As ilhas alimentavam de mão-de-obra um império longínquo que lhes retribuía com generosas quantidades de dinheiro os seus mortos e doentes caídos nas terras quentes dos trópicos 23. Por detrás de todo este discurso emotivo, escondia-se o crescente mal-estar dos proprietários terceirenses confrontados com uma situação de salários agrícolas em alta. As remessas dos emigrantes tiveram um papel fundamental na economia portuguesa da década de 1870, ajudando a criar um boom bancário, um pouco por todo o centro e norte do país 24, que não deixou de ter consequências no mercado financeiro do distrito de Angra, como já referimos em trabalho anterior 25. De 1870 a 1874 regressaram à Terceira, vindos do Brasil e secundariamente dos EUA, 1114 pessoas, de ambos os sexos. Do Brasil chegaram mesmo 97 famílias inteiras. E, se parte delas poderiam ser os destroçados da emigração que voltavam pobres à sua terra natal, uma outra parte seria formada pelos afortunados que tendo alcançado dinheiro suficiente podiam agora dedicar-se a uma vida mais confortável.

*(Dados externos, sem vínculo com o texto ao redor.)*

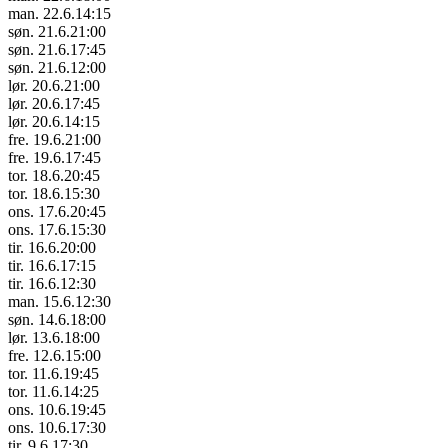
man. 22.6.
14:15
søn. 21.6.
21:00
søn. 21.6.
17:45
søn. 21.6.
12:00
lør. 20.6.
21:00
lør. 20.6.
17:45
lør. 20.6.
14:15
fre. 19.6.
21:00
fre. 19.6.
17:45
tor. 18.6.
20:45
tor. 18.6.
15:30
ons. 17.6.
20:45
ons. 17.6.
15:30
tir. 16.6.
20:00
tir. 16.6.
17:15
tir. 16.6.
12:30
man. 15.6.
12:30
søn. 14.6.
18:00
lør. 13.6.
18:00
fre. 12.6.
15:00
tor. 11.6.
19:45
tor. 11.6.
14:25
ons. 10.6.
19:45
ons. 10.6.
17:30
tir. 9.6.
17:30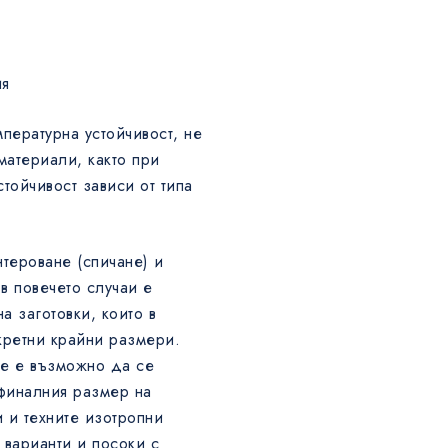
ия
пературна устойчивост, не
материали, както при
тойчивост зависи от типа
тероване (спичане) и
 в повечето случаи е
а заготовки, които в
кретни крайни размери.
не е възможно да се
финалния размер на
 и техните изотропни
 варианти и посоки с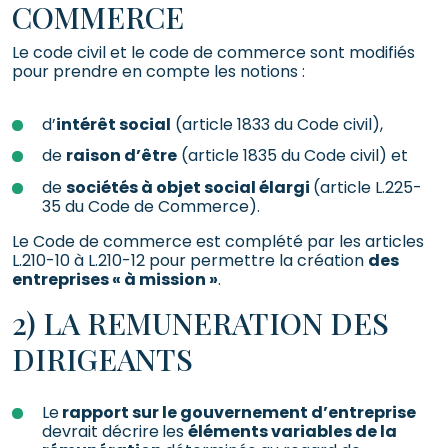
COMMERCE
Le code civil et le code de commerce sont modifiés
pour prendre en compte les notions :
d’
intérêt social
(article 1833 du Code civil),
de
raison d’être
(article 1835 du Code civil) et
de
sociétés à objet social élargi
(article L.225-
35 du Code de Commerce).
Le Code de commerce est complété par les articles
L.210-10 à L.210-12 pour permettre la création
des
entreprises « à mission »
.
2) LA REMUNERATION DES
DIRIGEANTS
Le
rapport sur le gouvernement d’entreprise
devrait décrire
les
éléments variables de la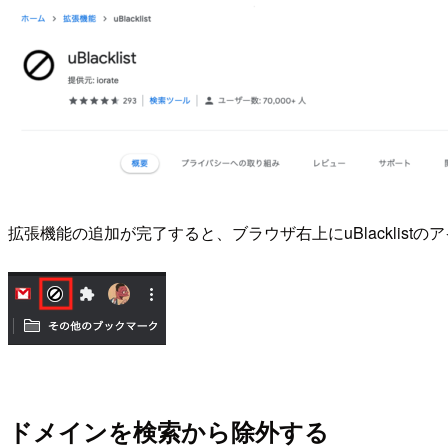
拡張機能の追加が完了すると、ブラウザ右上にuBlacklist
ドメインを検索から除外する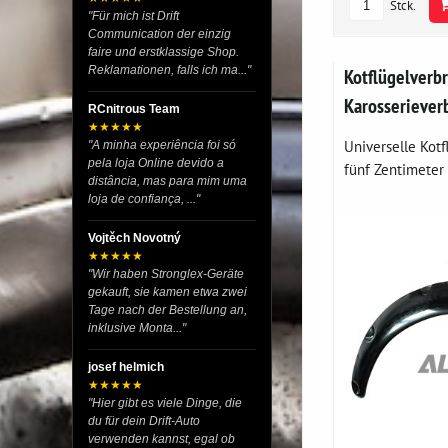
Stck.
"Für mich ist Drift
Communication der einzig
faire und erstklassige Shop.
Reklamationen, falls ich ma..."
Kotflügelverb
Karosseriever
RCnitrous Team
★★★★★
Universelle Kotf
"A minha experiência foi só
pela loja Online devido a
fünf Zentimeter b
distância, mas para mim uma
loja de confiança, ..."
Vojtěch Novotný
★★★★★
"Wir haben Stronglex-Geräte
gekauft, sie kamen etwa zwei
Tage nach der Bestellung an,
inklusive Monta..."
josef helmich
★★★★★
"Hier gibt es viele Dinge, die
du für dein Drift-Auto
verwenden kannst, egal ob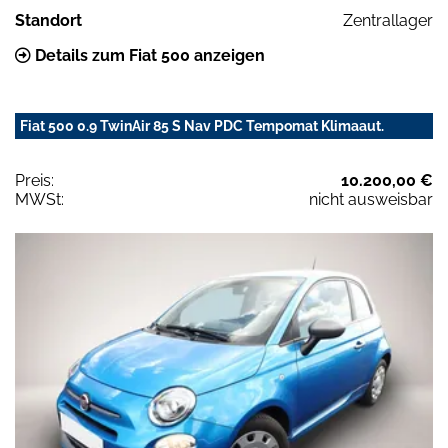
Standort
Zentrallager
Details zum Fiat 500 anzeigen
Fiat 500 0.9 TwinAir 85 S Nav PDC Tempomat Klimaaut.
Preis:
10.200,00 €
MWSt:
nicht ausweisbar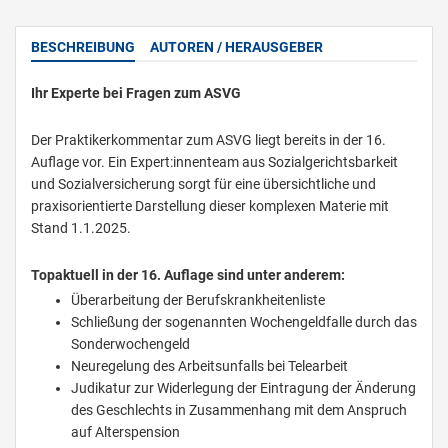
BESCHREIBUNG
AUTOREN / HERAUSGEBER
Ihr Experte bei Fragen zum ASVG
Der Praktikerkommentar zum ASVG liegt bereits in der 16.
Auflage vor. Ein Expert:innenteam aus Sozialgerichtsbarkeit
und Sozialversicherung sorgt für eine übersichtliche und
praxisorientierte Darstellung dieser komplexen Materie mit
Stand 1.1.2025.
Topaktuell in der 16. Auflage sind unter anderem:
Überarbeitung der Berufskrankheitenliste
Schließung der sogenannten Wochengeldfalle durch das
Sonderwochengeld
Neuregelung des Arbeitsunfalls bei Telearbeit
Judikatur zur Widerlegung der Eintragung der Änderung
des Geschlechts in Zusammenhang mit dem Anspruch
auf Alterspension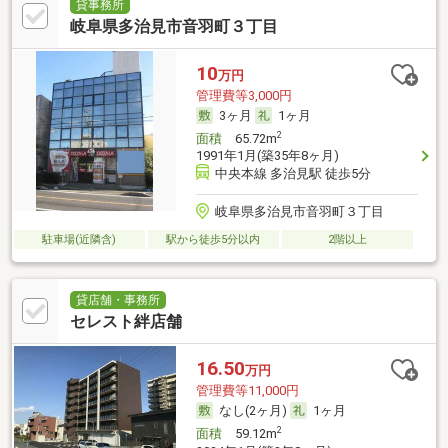
貸事務所
岐阜県多治見市音羽町３丁目
10
万円
管理費等3,000円
3ヶ月
1ヶ月
2
面積
65.72m
1991年1月(築35年8ヶ月)
中央本線 多治見駅 徒歩5分
岐阜県多治見市音羽町３丁目
駐車場(近隣含)
駅から徒歩5分以内
2階以上
貸店舗・事務所
セレスト絆店舗
16.50
万円
管理費等11,000円
なし(2ヶ月)
1ヶ月
2
面積
59.12m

Durante o mesmo perío-

23 Relatório Apresentado à Junta Geral do Distrito de Angra do Heroísmo na sua Sessão Ordinária de 1877, pelo Governador Civil Barão do Ramalho, Angra: Tip. do Governo Civil, 1877, pp. 25-30. 24 Veja-se, por exemplo, Miriam Halpern Pereira (1982), Livre Câmbio e Desenvolvimento Económico, Lisboa: Sá da Costa, 2ª Ed., pp. 253-264. 25 Paulo Silveira e Sousa (2002), “Gerir o dinheiro e a distinção: as caixas económicas de Angra do Heroísmo e os seus corpos dirigentes (1845-1915)”, Arquipélago (série História), Ponta Delgada, Universidade dos Açores, vol VI, nº 1, pp. 293-346.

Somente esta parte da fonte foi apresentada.